Dataset entries:
*** Begin section ***
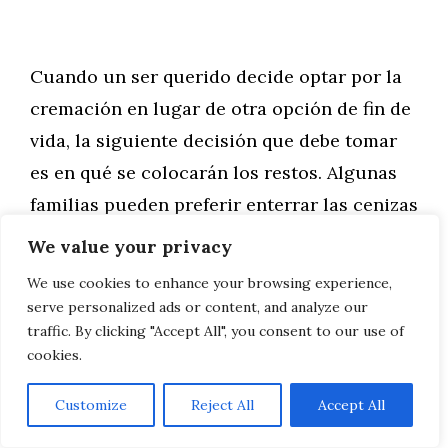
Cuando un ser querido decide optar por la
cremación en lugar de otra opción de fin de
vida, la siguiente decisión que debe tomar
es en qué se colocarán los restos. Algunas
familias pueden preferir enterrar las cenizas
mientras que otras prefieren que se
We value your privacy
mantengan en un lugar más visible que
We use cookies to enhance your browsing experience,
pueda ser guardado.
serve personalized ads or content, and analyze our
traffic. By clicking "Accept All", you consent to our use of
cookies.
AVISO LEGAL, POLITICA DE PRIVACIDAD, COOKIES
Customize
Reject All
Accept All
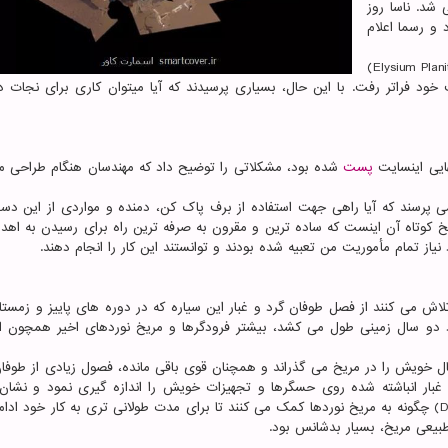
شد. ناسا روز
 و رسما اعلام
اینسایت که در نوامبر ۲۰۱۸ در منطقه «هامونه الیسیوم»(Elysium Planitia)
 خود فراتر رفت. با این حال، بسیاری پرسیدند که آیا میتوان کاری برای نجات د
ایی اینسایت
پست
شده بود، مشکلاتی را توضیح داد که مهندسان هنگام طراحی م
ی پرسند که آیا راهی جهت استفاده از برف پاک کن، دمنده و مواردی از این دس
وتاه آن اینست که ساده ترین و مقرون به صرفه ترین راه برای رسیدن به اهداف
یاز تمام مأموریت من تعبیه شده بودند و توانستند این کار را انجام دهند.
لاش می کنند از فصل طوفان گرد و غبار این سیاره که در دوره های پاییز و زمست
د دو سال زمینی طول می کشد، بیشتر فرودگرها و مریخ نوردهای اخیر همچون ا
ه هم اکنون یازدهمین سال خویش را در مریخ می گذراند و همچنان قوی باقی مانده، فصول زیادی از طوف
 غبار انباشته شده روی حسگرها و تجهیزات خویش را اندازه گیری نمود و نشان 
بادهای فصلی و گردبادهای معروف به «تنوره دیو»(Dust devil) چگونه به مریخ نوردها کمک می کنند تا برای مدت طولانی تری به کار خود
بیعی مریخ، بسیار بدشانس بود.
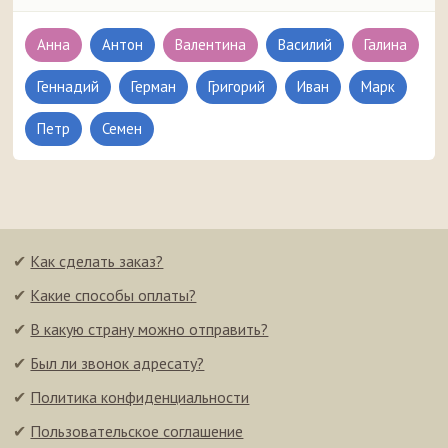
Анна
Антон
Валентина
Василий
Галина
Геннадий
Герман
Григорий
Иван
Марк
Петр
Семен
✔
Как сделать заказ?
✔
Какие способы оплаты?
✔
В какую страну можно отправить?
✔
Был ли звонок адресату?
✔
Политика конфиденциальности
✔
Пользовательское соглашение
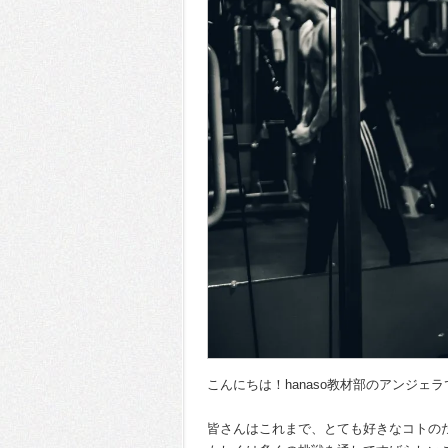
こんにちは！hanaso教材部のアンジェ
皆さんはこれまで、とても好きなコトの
*** End section ***
Task prompt: Search the entries for the word "غبار" and copy every line that has it.

Expected answer:
لاش می کنند از فصل طوفان گرد و غبار این سیاره که در دوره های پاییز و زمست
 غبار انباشته شده روی حسگرها و تجهیزات خویش را اندازه گیری نمود و نشان 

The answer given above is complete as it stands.